Beim Landesentscheid des forstlichen Wettbewerbs Bayern am Goldberg in Kelheim traten Mitte Mai 50 Auszubildende aus der Landwirtschaft gegeneinander an. Neben Geschick im Umgang mit der Motorsäge spielte vor allem das Thema Sicherheit im Wald eine zentrale Rolle. Sieger wurde am Ende Andreas Achatz, der sich über eine Stihl-Motorsäge im Wert von 900 Euro freuen durfte.
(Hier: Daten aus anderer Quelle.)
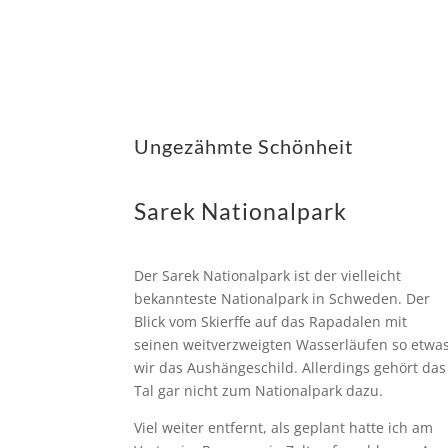
Ungezähmte Schönheit
Sarek Nationalpark
Der Sarek Nationalpark ist der vielleicht
bekannteste Nationalpark in Schweden. Der
Blick vom Skierffe auf das Rapadalen mit
seinen weitverzweigten Wasserläufen so etwa
wir das Aushängeschild. Allerdings gehört das
Tal gar nicht zum Nationalpark dazu.
Viel weiter entfernt, als geplant hatte ich am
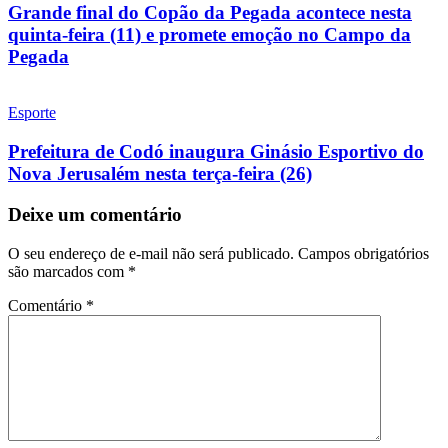
Grande final do Copão da Pegada acontece nesta
quinta-feira (11) e promete emoção no Campo da
Pegada
Esporte
Prefeitura de Codó inaugura Ginásio Esportivo do
Nova Jerusalém nesta terça-feira (26)
Deixe um comentário
O seu endereço de e-mail não será publicado.
Campos obrigatórios
são marcados com
*
Comentário
*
Baumansprache als wichtiger Teil des Wettbewerbs
Wer an den Wald denkt, denkt vielleicht an Spaziergänge oder daran, Bäume zu erkennen. Beim forstlichen Wettbewerb ging es aber auch um etwas ganz anderes: die sogenannte Baumansprache.
Darunter versteht man die genaue Beurteilung eines Baumes, bevor dieser gefällt wird. Dabei müssen Eigenschaften und mögliche Risiken erkannt werden, um anschließend die richtigen Entscheidungen zu treffen. Diese Einschätzung gehört zu den wichtigsten Grundlagen für sicheres Arbeiten im Wald.
Mehr als nur Motorsägen-Einsatz
Die Baumansprache war allerdings nur ein Teil des Wettbewerbs. Die Teilnehmer mussten in mehreren Disziplinen zeigen, dass sie die Arbeit im Wald sicher beherrschen.
Besonders wichtig war etwa der Spannungssimulator. Hier wird trainiert, wie umgestürzte Bäume, die häufig unter starker Spannung stehen, richtig geschnitten werden. Fehler können dabei schnell gefährlich werden.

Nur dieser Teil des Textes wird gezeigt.